These words were often on Christ’s lips. Like other teachers, He too had His favourite sayings, the light of which He was wont to flash into many dark places. Such a saying, for instance, was, ‘To him that hath shall be given.’ Such a saying is this of my text; and probably several other of our Lord’s utterances, which are repeated more than once in different Gospels, and have too hastily been sometimes assumed to have been introduced erroneously by the evangelists, in varying connections.

This half-proverb occurs four times in the Gospels, and in three very different connections, pointing to three different subjects. Here, and once in John’s Gospel, in the fifteenth chapter, it is employed to enforce the lesson of the oneness of Christ and His disciples in their relation to the world; and that His servants cannot expect to be better off than the Master was. ‘If they have called Me Beelzebub they will not call you anything else.’

Then in Luke’s Gospel (vi. 40) it is employed to illustrate the principle that the scholar cannot expect to be wiser than his master; that a blind teacher will have blind pupils, and that they will both fall into the ditch. Of course, the scholar may get beyond his master, but then he will get up and go away from the school, and will not be his scholar any longer. As long as he is a scholar, the best that can happen to him, and that will not often happen, is to be on the level of his teacher.
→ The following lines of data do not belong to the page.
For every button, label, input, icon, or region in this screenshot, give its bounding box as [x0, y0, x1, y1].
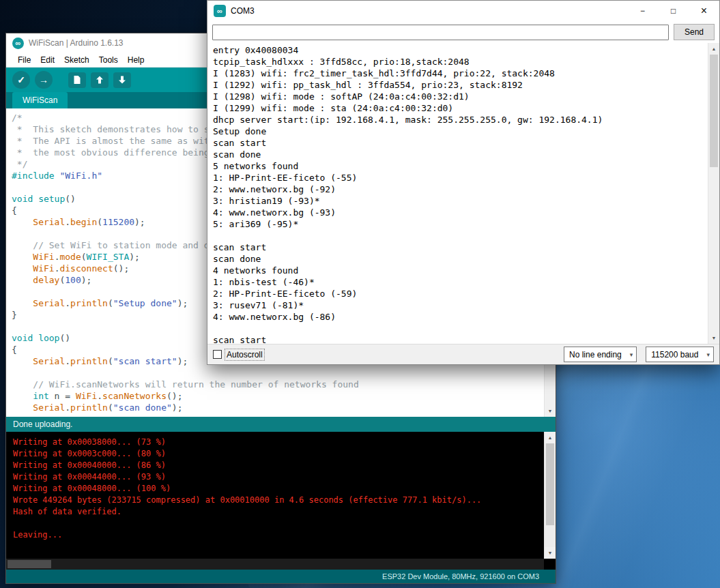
scroll-down-icon[interactable]: ▼	[708, 332, 719, 344]
chevron-down-icon: ▾	[630, 351, 633, 358]
serial-output-line: 2: HP-Print-EE-ficeto (-59)	[213, 288, 719, 299]
scroll-down-icon[interactable]: ▼	[545, 405, 556, 417]
menu-sketch[interactable]: Sketch	[59, 53, 94, 67]
upload-button[interactable]: →	[35, 71, 53, 89]
menu-file[interactable]: File	[13, 53, 35, 67]
console-line: Writing at 0x00048000... (100 %)	[13, 483, 549, 495]
infinity-glyph: ∞	[217, 7, 222, 15]
serial-output-line: scan done	[213, 253, 719, 265]
serial-output-line: 5: ari369 (-95)*	[213, 218, 719, 230]
serial-output-line: 4: www.networx.bg (-93)	[213, 207, 719, 218]
tab-label: WiFiScan	[23, 95, 57, 105]
arrow-up-icon	[95, 76, 104, 84]
console-scrollbar-thumb[interactable]	[546, 443, 554, 525]
serial-output-text: entry 0x40080034tcpip_task_hdlxxx : 3ffd…	[207, 43, 719, 344]
verify-button[interactable]: ✓	[12, 71, 30, 89]
serial-output-line: 3: rusev71 (-81)*	[213, 299, 719, 311]
save-sketch-button[interactable]	[113, 72, 131, 88]
menu-help[interactable]: Help	[123, 53, 149, 67]
serial-output-line: dhcp server start:(ip: 192.168.4.1, mask…	[213, 114, 719, 126]
serial-output-line: tcpip_task_hdlxxx : 3ffd58cc, prio:18,st…	[213, 56, 719, 68]
open-sketch-button[interactable]	[91, 72, 109, 88]
console-line: Writing at 0x00040000... (86 %)	[13, 460, 549, 471]
serial-output-line: Setup done	[213, 126, 719, 137]
scroll-up-icon[interactable]: ▲	[708, 43, 719, 55]
line-ending-dropdown[interactable]: No line ending ▾	[564, 347, 637, 362]
serial-output-line: 3: hristian19 (-93)*	[213, 195, 719, 207]
code-line: // WiFi.scanNetworks will return the num…	[12, 379, 556, 390]
serial-vertical-scrollbar[interactable]: ▲ ▼	[708, 43, 719, 344]
ide-footer-bar: ESP32 Dev Module, 80MHz, 921600 on COM3	[6, 570, 556, 583]
serial-output-line: I (1298) wifi: mode : softAP (24:0a:c4:0…	[213, 91, 719, 102]
console-output: Writing at 0x00038000... (73 %)Writing a…	[6, 432, 556, 546]
serial-output-line: I (1299) wifi: mode : sta (24:0a:c4:00:3…	[213, 102, 719, 114]
line-ending-value: No line ending	[569, 350, 622, 359]
serial-output-line: 5 networks found	[213, 160, 719, 172]
serial-output-line: scan start	[213, 137, 719, 149]
serial-scrollbar-thumb[interactable]	[710, 55, 718, 167]
serial-output-line: scan start	[213, 241, 719, 253]
menu-edit[interactable]: Edit	[35, 53, 59, 67]
right-arrow-icon: →	[39, 75, 48, 85]
serial-output-line: 1: nbis-test (-46)*	[213, 276, 719, 288]
console-hscroll-thumb[interactable]	[8, 560, 51, 568]
console-horizontal-scrollbar[interactable]	[6, 559, 544, 570]
console-line: Writing at 0x00038000... (73 %)	[13, 437, 549, 448]
serial-output-line	[213, 230, 719, 241]
serial-monitor-title-bar[interactable]: ∞ COM3 − □ ×	[207, 1, 719, 21]
console-line: Hash of data verified.	[13, 506, 549, 518]
serial-output-line: 1: HP-Print-EE-ficeto (-55)	[213, 172, 719, 183]
arduino-logo-icon: ∞	[214, 5, 226, 17]
scroll-up-icon[interactable]: ▲	[545, 432, 556, 443]
minimize-button[interactable]: −	[627, 1, 658, 21]
new-file-icon	[73, 75, 81, 85]
console-line: Wrote 449264 bytes (233715 compressed) a…	[13, 495, 549, 506]
baud-rate-dropdown[interactable]: 115200 baud ▾	[646, 347, 714, 362]
serial-output-line: 4: www.networx.bg (-86)	[213, 311, 719, 323]
menu-tools[interactable]: Tools	[94, 53, 123, 67]
scroll-down-icon[interactable]: ▼	[545, 547, 556, 559]
board-port-status: ESP32 Dev Module, 80MHz, 921600 on COM3	[382, 572, 539, 580]
autoscroll-checkbox[interactable]	[213, 350, 222, 359]
serial-output-line: 4 networks found	[213, 265, 719, 276]
ide-status-bar: Done uploading.	[6, 417, 556, 432]
chevron-down-icon: ▾	[706, 351, 710, 358]
code-line	[12, 367, 556, 379]
code-line: int n = WiFi.scanNetworks();	[12, 390, 556, 402]
serial-monitor-window: ∞ COM3 − □ × Send entry 0x40080034tcpip_…	[207, 0, 720, 365]
console-line: Leaving...	[13, 529, 549, 541]
status-message: Done uploading.	[13, 420, 72, 429]
console-line: Writing at 0x0003c000... (80 %)	[13, 448, 549, 460]
ide-window-title: WiFiScan | Arduino 1.6.13	[29, 38, 124, 48]
console-line: Writing at 0x00044000... (93 %)	[13, 471, 549, 483]
close-button[interactable]: ×	[689, 1, 719, 21]
serial-input-field[interactable]	[212, 25, 669, 40]
serial-monitor-title: COM3	[231, 6, 627, 16]
infinity-glyph: ∞	[16, 39, 21, 47]
arrow-down-icon	[117, 76, 127, 84]
send-button[interactable]: Send	[674, 24, 715, 40]
new-sketch-button[interactable]	[68, 72, 86, 88]
arduino-logo-icon: ∞	[12, 38, 24, 49]
baud-rate-value: 115200 baud	[651, 350, 698, 359]
maximize-button[interactable]: □	[658, 1, 689, 21]
serial-output-line	[213, 323, 719, 334]
ide-console: Writing at 0x00038000... (73 %)Writing a…	[6, 432, 556, 570]
serial-output-line: entry 0x40080034	[213, 44, 719, 56]
serial-output-area[interactable]: entry 0x40080034tcpip_task_hdlxxx : 3ffd…	[207, 43, 719, 344]
serial-output-line: I (1292) wifi: pp_task_hdl : 3ffda554, p…	[213, 79, 719, 91]
console-vertical-scrollbar[interactable]: ▲ ▼	[544, 432, 556, 559]
serial-monitor-bottom-bar: Autoscroll No line ending ▾ 115200 baud …	[207, 344, 719, 364]
code-line: Serial.println("scan done");	[12, 402, 556, 413]
console-line	[13, 518, 549, 529]
serial-output-line: scan start	[213, 334, 719, 344]
serial-output-line: I (1283) wifi: frc2_timer_task_hdl:3ffd7…	[213, 68, 719, 79]
tab-wifiscan[interactable]: WiFiScan	[12, 92, 68, 108]
autoscroll-label[interactable]: Autoscroll	[225, 349, 264, 360]
serial-output-line: scan done	[213, 149, 719, 160]
serial-output-line: 2: www.networx.bg (-92)	[213, 183, 719, 195]
serial-input-row: Send	[207, 21, 719, 43]
check-icon: ✓	[17, 75, 25, 85]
Then in another place in John’s Gospel (xiii. 16) the saying is employed in reference to a different subject, viz. to teach the meaning of the pathetic, symbolical foot-washing, and to enforce the exhortation to imitate Jesus Christ, as generally in conduct, so specially in His wondrous humility. ‘The servant is not greater than his lord.’ ‘I have left you an example that ye should do as I have done to you.’

So if we put these three instances together we get a threefold illustration of the relation between the disciple and the teacher, in respect to wisdom, conduct, and reception by the world. And these three, with their bearing on the relation between Christians and Jesus Christ, open out large fields of duty and of privilege. The very centre of Christianity is discipleship, and the very highest hope, as well as the most imperative command which the Gospel brings to men is, ‘Be like Him whom you profess to have taken as your Master. Be like Him here, and you shall be like Him hereafter.’

I. Likeness to the teacher in wisdom is the disciple’s perfection.

‘If the blind lead the blind both shall fall into the ditch.’ ‘The disciple is not greater than his master.’ ‘It is enough for the disciple that he be as his master.’ If that be a true principle, that the best that can happen to the scholar is to tread in his teacher’s footsteps, to see with his eyes, to absorb his wisdom, to learn his truth, we may apply it in two opposite directions. First, it teaches us the limitations, and the misery, and the folly of taking men for our masters; and then, on the other hand, it teaches us the large hope, the blessing, freedom, and joy of having Christ for our Master.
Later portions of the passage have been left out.